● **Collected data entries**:
···
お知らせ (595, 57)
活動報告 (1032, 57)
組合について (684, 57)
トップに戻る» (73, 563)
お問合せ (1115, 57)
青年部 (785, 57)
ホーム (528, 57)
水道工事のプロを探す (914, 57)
···
● **Task details**:
Return each line of the data exactly as it was given.

● **Exercise result**:
お知らせ (595, 57)
活動報告 (1032, 57)
組合について (684, 57)
トップに戻る» (73, 563)
お問合せ (1115, 57)
青年部 (785, 57)
ホーム (528, 57)
水道工事のプロを探す (914, 57)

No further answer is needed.